As an example, have a business datum, the index of this part of data is number of users, index change rate using on year-on-year basis and As an example, the dimension to be detected of this part of data includes: occupation, city, gender and age bracket to ring ratio.In order to which example is convenient, this Embodiment can according to need by taking 4 dimensions as an example, in practical application is arranged other a variety of dimensions, and the present embodiment does not limit this It is fixed.Wherein, professional enumerated value includes following university student, teaching and administrative staff or blue collar etc. 11, the corresponding change rate of each enumerated value It is as follows:
Occupation User is year-on-year User's ring ratio
It can not identify 1.21% 0.13%
University student 3.29% 0.35%
Famous enterprise employee 21.87% 6.1%
Teaching and administrative staff 1.44% 0.62%
Self-employed worker 2.03% 0.27%
Blue collar 0.69% 0.07%
Civil servant 0.81% 0.05%
Medical worker 1.88% 0.19%
White collar 0.13% - 0.02%
Listed company employee - 1.04% - 0.35%
Listed Company 0.43% 0.03%
In this part of data of the present embodiment, using ring ratio as change rate, the ring ratio of number of users is 0.18% (expression use The change rate of amount amount, i.e., the average rate of change for the number of users being calculated with whole part data), data analysis target be, Influence of each dimension to user's ring ratio is analyzed from 4 occupation, city, gender and age bracket dimensions, that is to say, that detection is made The influence of the main reason at user's ring than abnormal variation, each dimension of detection have much or detect which dimension influences maximum Etc..
In the present embodiment, comentropy be in information theory be used for metric amount a concept, comentropy be defined as from The probability of occurrence of chance event is dissipated, higher entropy indicates biggish information content.As soon as a system is more ordered into, comentropy is got over It is low;As soon as comentropy is higher conversely, system is chaotic.Under normal circumstances, the data distribution of each dimension has consistent Property, index does not have unusual fluctuations;And when unusual fluctuations occurs in index, it may be possible to due to the number of wherein one or more dimensions According to there is consistency that is abnormal and destroying data distribution, therefore, the comentropy of dimension can be used as judge the dimension whether shadow The effectively mark of one of snap mark unusual fluctuations.If the comentropy of the dimension is higher, that is, means that the fluctuation of the dimension is got over Greatly, i.e. the influence of Indexes Abnormality fluctuation is maximum;Vice versa.

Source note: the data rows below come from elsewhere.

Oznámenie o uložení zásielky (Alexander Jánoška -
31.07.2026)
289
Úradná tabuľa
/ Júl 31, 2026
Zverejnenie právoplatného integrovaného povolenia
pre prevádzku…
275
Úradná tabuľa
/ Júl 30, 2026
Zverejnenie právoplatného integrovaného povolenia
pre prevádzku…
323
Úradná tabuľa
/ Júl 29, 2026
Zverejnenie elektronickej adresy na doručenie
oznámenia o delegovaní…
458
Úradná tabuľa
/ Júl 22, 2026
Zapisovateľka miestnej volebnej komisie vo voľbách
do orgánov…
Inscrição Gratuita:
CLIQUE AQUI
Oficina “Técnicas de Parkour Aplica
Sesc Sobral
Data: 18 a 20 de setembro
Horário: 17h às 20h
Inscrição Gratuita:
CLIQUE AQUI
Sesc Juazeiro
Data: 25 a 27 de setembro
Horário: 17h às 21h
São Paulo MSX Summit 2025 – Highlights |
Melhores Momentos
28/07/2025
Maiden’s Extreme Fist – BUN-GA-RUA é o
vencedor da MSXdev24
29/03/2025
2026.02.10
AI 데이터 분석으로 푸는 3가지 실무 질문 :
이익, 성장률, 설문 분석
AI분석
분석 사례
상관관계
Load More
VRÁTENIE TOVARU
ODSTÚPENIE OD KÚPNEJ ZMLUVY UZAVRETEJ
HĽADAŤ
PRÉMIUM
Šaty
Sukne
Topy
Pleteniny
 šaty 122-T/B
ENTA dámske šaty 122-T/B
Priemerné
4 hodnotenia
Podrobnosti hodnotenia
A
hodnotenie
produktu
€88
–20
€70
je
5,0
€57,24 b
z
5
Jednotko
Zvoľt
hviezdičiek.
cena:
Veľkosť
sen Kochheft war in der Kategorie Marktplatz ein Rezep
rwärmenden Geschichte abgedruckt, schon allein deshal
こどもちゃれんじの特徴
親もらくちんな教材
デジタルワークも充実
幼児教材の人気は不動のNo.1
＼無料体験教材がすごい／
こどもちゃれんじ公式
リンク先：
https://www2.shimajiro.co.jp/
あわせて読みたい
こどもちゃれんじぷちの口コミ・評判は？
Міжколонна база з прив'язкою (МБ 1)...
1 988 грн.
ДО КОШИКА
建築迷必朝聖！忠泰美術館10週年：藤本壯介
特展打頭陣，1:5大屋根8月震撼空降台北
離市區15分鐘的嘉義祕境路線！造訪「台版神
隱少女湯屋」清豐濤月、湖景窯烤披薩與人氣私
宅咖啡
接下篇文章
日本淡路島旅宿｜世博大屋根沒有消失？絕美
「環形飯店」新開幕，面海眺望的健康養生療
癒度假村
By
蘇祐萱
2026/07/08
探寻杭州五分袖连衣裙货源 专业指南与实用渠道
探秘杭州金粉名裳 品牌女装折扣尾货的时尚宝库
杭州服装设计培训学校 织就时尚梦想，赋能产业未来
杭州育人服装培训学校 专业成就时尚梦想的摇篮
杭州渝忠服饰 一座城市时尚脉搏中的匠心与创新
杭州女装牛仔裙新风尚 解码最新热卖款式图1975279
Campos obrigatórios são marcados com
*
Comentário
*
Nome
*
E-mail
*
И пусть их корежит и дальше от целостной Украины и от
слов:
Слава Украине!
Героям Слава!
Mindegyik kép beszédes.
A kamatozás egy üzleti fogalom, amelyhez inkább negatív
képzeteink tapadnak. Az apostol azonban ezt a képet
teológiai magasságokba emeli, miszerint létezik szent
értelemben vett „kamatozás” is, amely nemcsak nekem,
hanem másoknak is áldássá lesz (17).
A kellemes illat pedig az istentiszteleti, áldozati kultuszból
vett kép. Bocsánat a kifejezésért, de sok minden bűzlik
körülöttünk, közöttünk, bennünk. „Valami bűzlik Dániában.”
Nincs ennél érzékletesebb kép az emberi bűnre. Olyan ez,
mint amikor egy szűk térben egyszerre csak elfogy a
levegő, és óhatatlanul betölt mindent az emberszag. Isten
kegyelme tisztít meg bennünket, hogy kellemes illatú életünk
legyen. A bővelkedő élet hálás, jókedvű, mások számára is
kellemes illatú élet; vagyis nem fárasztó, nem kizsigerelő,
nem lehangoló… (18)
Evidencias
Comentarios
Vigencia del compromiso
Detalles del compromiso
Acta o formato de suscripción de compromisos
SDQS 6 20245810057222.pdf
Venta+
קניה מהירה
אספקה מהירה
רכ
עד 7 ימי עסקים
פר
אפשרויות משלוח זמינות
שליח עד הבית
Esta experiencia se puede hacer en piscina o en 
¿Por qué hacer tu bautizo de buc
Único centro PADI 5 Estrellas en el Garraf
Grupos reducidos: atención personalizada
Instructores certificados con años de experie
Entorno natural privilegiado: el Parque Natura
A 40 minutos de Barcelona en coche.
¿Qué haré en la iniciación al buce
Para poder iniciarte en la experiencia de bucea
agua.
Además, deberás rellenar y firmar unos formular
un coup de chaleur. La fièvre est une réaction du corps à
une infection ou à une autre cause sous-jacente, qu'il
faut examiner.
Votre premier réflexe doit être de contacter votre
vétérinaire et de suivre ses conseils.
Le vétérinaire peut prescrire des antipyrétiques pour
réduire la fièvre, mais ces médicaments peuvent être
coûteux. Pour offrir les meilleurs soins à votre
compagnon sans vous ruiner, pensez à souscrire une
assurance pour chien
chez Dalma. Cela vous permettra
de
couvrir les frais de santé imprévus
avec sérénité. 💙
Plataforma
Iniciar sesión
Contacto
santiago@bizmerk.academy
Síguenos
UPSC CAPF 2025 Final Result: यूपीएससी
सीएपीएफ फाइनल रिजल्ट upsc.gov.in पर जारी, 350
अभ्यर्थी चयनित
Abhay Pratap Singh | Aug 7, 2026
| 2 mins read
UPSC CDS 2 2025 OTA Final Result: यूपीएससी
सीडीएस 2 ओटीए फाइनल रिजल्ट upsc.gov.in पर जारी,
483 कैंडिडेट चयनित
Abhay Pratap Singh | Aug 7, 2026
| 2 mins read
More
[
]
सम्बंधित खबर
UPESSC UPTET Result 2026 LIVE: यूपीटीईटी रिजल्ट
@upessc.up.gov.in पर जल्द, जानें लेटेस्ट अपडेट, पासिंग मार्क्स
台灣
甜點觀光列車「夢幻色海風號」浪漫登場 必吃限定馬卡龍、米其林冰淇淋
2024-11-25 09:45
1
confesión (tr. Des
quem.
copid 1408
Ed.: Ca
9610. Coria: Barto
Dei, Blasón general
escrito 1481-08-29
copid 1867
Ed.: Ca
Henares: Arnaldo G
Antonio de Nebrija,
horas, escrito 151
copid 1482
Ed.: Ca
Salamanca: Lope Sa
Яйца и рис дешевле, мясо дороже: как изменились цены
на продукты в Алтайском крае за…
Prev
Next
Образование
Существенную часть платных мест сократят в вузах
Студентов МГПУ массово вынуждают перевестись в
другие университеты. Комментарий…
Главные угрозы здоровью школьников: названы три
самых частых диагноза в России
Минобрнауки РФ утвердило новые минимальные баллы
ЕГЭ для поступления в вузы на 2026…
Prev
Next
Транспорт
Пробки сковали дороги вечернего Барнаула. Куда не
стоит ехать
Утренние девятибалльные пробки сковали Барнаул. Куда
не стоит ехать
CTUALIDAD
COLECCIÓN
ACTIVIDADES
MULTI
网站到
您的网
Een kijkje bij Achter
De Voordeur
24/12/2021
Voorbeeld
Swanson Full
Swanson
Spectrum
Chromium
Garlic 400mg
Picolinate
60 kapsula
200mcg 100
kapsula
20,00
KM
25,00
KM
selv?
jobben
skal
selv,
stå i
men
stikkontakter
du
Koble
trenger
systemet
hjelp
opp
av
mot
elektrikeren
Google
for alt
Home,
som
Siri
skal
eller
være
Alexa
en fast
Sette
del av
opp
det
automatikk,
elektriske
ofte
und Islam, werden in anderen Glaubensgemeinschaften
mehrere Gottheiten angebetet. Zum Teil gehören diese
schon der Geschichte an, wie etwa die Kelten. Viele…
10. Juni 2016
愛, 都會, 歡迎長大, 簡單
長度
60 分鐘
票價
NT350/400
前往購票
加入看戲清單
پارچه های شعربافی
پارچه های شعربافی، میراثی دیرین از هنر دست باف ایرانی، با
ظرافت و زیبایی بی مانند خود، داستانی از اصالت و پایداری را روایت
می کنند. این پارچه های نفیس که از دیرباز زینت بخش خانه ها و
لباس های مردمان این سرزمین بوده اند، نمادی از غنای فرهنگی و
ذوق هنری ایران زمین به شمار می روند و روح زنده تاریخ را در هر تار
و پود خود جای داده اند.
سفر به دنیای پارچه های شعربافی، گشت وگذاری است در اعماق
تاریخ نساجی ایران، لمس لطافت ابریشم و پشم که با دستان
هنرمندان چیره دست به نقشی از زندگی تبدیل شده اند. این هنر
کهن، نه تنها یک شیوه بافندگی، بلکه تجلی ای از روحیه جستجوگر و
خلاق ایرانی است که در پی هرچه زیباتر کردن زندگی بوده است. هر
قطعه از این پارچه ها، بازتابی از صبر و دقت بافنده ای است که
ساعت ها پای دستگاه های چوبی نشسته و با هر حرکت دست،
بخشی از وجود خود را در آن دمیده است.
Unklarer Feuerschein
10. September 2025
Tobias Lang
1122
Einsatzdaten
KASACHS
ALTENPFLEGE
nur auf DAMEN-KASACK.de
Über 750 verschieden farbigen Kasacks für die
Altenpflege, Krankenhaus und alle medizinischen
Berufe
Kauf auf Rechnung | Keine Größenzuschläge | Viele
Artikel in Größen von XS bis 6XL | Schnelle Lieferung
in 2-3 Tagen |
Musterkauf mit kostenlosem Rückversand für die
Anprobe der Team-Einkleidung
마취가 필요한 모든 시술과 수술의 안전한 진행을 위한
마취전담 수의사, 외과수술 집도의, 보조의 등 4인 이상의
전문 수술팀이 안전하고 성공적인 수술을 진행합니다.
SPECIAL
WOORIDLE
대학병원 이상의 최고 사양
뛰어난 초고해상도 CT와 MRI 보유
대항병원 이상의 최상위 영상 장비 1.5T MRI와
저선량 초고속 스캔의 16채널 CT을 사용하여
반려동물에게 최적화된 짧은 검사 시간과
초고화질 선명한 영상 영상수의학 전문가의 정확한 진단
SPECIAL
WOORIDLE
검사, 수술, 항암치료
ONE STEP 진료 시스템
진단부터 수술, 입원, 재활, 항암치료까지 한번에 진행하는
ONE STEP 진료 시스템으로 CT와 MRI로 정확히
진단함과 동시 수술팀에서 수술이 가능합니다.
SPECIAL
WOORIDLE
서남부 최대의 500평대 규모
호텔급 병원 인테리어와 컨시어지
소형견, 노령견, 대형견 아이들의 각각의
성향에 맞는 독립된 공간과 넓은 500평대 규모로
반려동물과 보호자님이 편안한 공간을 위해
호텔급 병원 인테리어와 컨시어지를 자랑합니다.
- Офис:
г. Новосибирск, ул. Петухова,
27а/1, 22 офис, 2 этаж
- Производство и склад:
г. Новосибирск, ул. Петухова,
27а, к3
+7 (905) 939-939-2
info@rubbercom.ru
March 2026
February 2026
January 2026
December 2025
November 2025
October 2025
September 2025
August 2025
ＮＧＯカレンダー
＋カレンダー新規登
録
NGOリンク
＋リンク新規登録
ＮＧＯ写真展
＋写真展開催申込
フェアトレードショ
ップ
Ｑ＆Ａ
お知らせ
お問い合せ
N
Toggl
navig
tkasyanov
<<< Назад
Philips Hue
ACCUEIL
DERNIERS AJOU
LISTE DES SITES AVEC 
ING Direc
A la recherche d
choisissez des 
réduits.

Based on this, one of the effect of analysis model of the present embodiment can be the comentropy for calculating dimension to be detected, optional , existing comentropy calculation method can be incorporated in the data analysis scene of the present embodiment, by way of example, the comentropy base Determine in such as under type: the chance event in the comentropy is divided into two classes: the corresponding variation of the enumerated value of the dimension to be detected Whether rate is greater than the overall variation rate;The probability that the chance event occurs is determined based on such as under type: the corresponding variation The enumerated value number that rate is greater than the overall variation rate accounts for the ratio of the enumerated value total number of dimension to be detected.Pass through above-mentioned side Chance event in comentropy is divided into two classes by formula, and one kind is to the contributive event of overall variation rate of index, and one kind is pair The overall variation rate of index is without the event of contribution, if contributes whether correspond to change rate by the enumerated value of dimension to be detected big It is determined in overall variation rate, therefore the comentropy of dimension to be detected can be quickly determined.
In an optional implementation, the present embodiment additionally provides a kind of calculation of comentropy, by way of example, In the present embodiment, the comentropy is calculated in the following way:
Wherein, gm(D) comentropy of dimension m is indicated;N is equal to 2, that is, characterizes two class events, i.e., dimension pair to be detected The whether influential event of change rate;
piThe probability that the chance event occurs is indicated in comentropy formula, is characterized in the present embodiment using aforementioned proportion;
D indicates data set in comentropy formula, is characterized in the present embodiment using the change rate.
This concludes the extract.